Le mot de la fin
Quand l’imagination dépasse la réalité
Au cours des vacances avec des amies sur une île de la mer du Nord, nous avons toutes emporté les journaux que nous n’avions pas eu le temps de lire durant les jours ou semaines stressantes qui ont précédé le départ. L’hebdomadaire allemand Die Zeit s’est ainsi décliné en plusieurs exemplaires et formats. Comme la version papier était trop volumineuse pour être lue dans le train sans incommoder le voisin, sa lecture était particulièrement bien adaptée à la maison de vacances.


Christina Aus der Au
Prof. Dre théol., membre de la rédaction éthique
Comme il faisait froid et qu’il ventait, nous sommes restées à l’intérieur calfeutrées derrière nos journaux. J’ai lu un commentaire intitulé «Ce sont toujours les petits qui trinquent» [1] qui disait qu’à l’avenir, il y aurait moins de poignées de portes dans les cliniques en Allemagne, mais qu’elles seraient plus grandes et de meilleure qualité. Les lignes directrices de la réforme hospitalière le prévoyaient et cela s’imposait.
Étrange. Quel peut bien être le rapport entre les poignées de porte et la clinique? Les discussions autour du coronavirus sont certes toujours en cours et Karl Lauterbach, le ministre allemand de la santé, a bien déclaré que nous devrions continuer à éviter de nous serrer la main. Coronavirus, grippes, rhumes et autres méchants virus circulent toujours et rien ne vaut une bonne poignée de main pour assurer leur diffusion. Nous touchons chaque jour d’innombrables objets vecteurs de transmission tels que les claviers d’ordinateur, les essuie-mains, les billets de banque ou les poignées de porte. Celles-ci font le lien entre deux mains en transmettant les germes qui s’y trouvent.
Cela me fait penser à un podcast, que je viens d’écouter, consacré à Ignaz Semmelweis à l’occasion de la commémoration de son décès le 13 août 1865. Ignaz Semmelweiss a découvert que l’hygiène des mains jouait un rôle crucial dans la réduction de la mortalité liée à la fièvre puerpérale. Or, aujourd’hui, la situation s’est à nouveau détériorée dans les hôpitaux si l’on en croit le spécialiste en hygiène hospitalière interviewé. Pour être irréprochable, il faudrait consacrer une heure à la désinfection des mains pour chaque tranche horaire de huit heures. C’est illusoire. Il n’est donc guère étonnant que les spécialistes s’intéressent aux poignées de portes. Cela s’impose.

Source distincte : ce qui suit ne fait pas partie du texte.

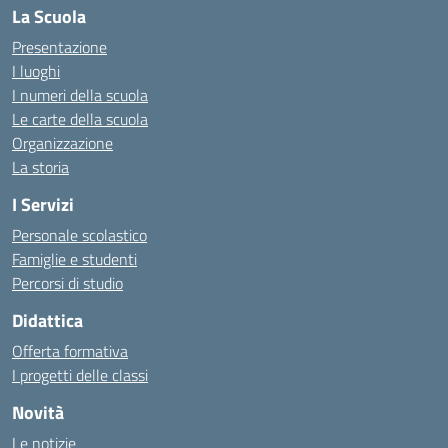
La Scuola
Presentazione
I luoghi
I numeri della scuola
Le carte della scuola
Organizzazione
La storia
I Servizi
Personale scolastico
Famiglie e studenti
Percorsi di studio
Didattica
Offerta formativa
I progetti delle classi
Novità
Le notizie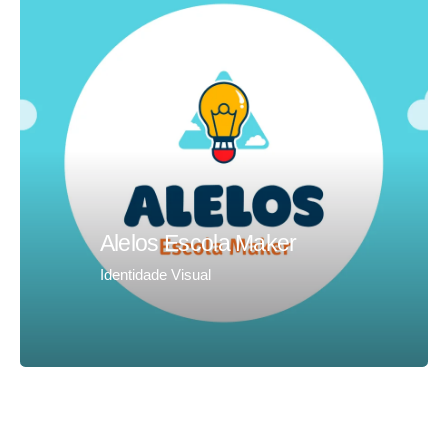
Alelos Escola Maker
Identidade Visual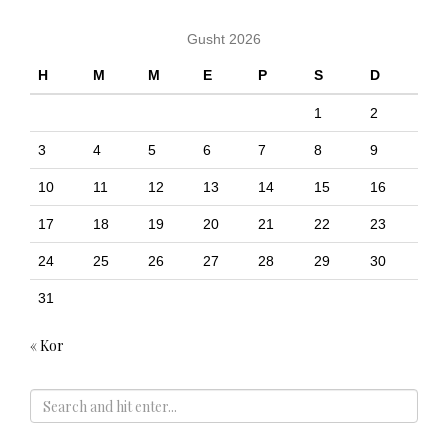
Gusht 2026
H
M
M
E
P
S
D
1
2
3
4
5
6
7
8
9
10
11
12
13
14
15
16
17
18
19
20
21
22
23
24
25
26
27
28
29
30
31
« Kor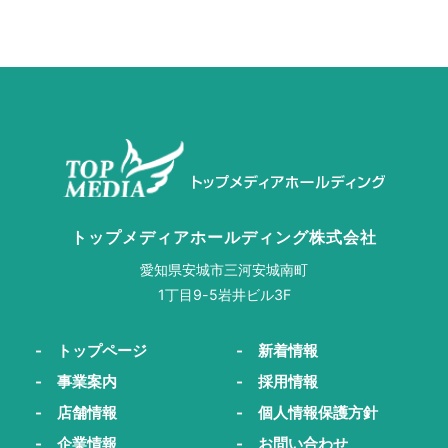
トップメディアホールディング株式会社
愛知県安城市三河安城南町
1丁目9-5岩井ビル3F
- トップページ
- 新着情報
- 事業案内
- 採用情報
- 店舗情報
- 個人情報保護方針
- 企業情報
- お問い合わせ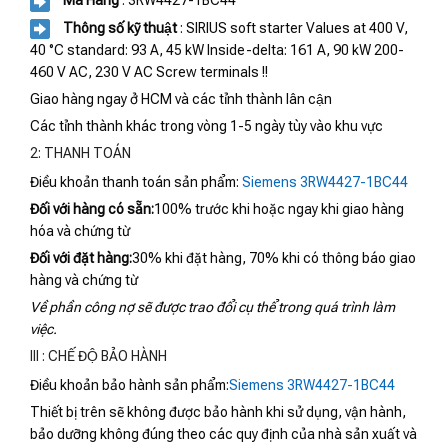
Mã Hàng
: 3RW4427-1BC44
Thông số kỹ thuật
: SIRIUS soft starter Values at 400 V,
40 °C standard: 93 A, 45 kW Inside-delta: 161 A, 90 kW 200-
460 V AC, 230 V AC Screw terminals !!
Giao hàng ngay ở HCM và các tỉnh thành lân cận
Các tỉnh thành khác trong vòng 1-5 ngày tùy vào khu vực
2: THANH TOÁN
Điều khoản thanh toán sản phẩm:
Siemens 3RW4427-1BC44
Đối với hàng có sẵn:
100% trước khi hoặc ngay khi giao hàng
hóa và chứng từ
Đối với đặt hàng:
30% khi đặt hàng, 70% khi có thông báo giao
hàng và chứng từ
Về phần công nợ sẽ được trao đổi cụ thể trong quá trình làm
việc.
III : CHẾ ĐỘ BẢO HÀNH
Điều khoản bảo hành sản phẩm:
Siemens 3RW4427-1BC44
Thiết bị trên sẽ không được bảo hành khi sử dụng, vận hành,
bảo dưỡng không đúng theo các quy định của nhà sản xuất và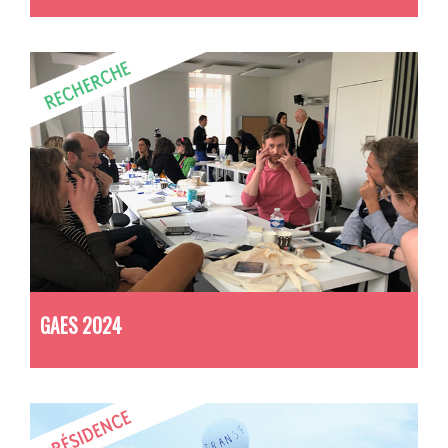
GAES 2024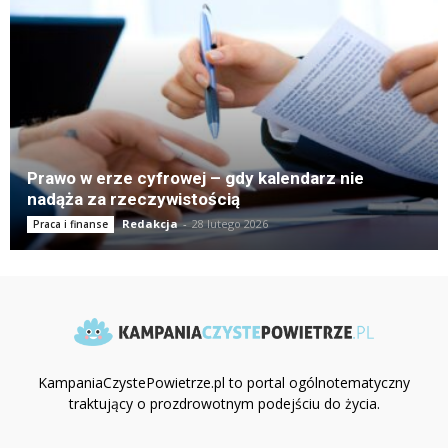
Prawo w erze cyfrowej – gdy kalendarz nie
nadąża za rzeczywistością
Redakcja
-
28 lutego 2026
Praca i finanse
KampaniaCzystePowietrze.pl to portal ogólnotematyczny
traktujący o prozdrowotnym podejściu do życia.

Réduire le nombre de poignées de portes signifie donc limiter le nombre de contacts avec ces objets souillés. Accroissons le nombre de portes automatiques, augmentons la distance avec les objets stériles et agrandissons les poignées de sorte à pouvoir ouvrir les portes avec les coudes ou les genoux, des parties du corps qui ont le mérite de ne pas être utilisées ensuite pour se frotter les yeux ou manger un croissant. Les mains que les médecins tendent aux patients resteraient ainsi stériles. Peut-être que l’auteur de l’article imaginait d’immenses poignées offrant un meilleur étalement aux virus. Quoi qu’il en soit, il faudrait des poignées de meilleure qualité ayant bénéficié d’un traitement nanotechnologique en vue d’une neutralisation immédiate des germes.
Cela tombe sous le sens et je poursuis ma lecture pleine d’espoir jusqu’à ce que je lise qu’il y a trop d’hôpitaux en Allemagne et que les traitements spécialisés devraient être dispensés dans des cliniques de grande envergure et les soins de base, dans des structures plus petites. Pas un mot sur l’hygiène des mains ni les poignées de portes.
Je relis le chapeau et éclate de rire. Il était question de «Kliniken» (cliniques) et pas de «Klinken» (poignées de portes) que l’on souhaite meilleures et plus grandes, mais ce n’est pas ce que j’avais lu.
Au fond, il aurait très bien pu s’agir de poignées de portes, le sujet est intéressant.
Référence
1 «Immer auf die Kleinen», DIE ZEIT n° 30, 13 juillet 2023, p. 21.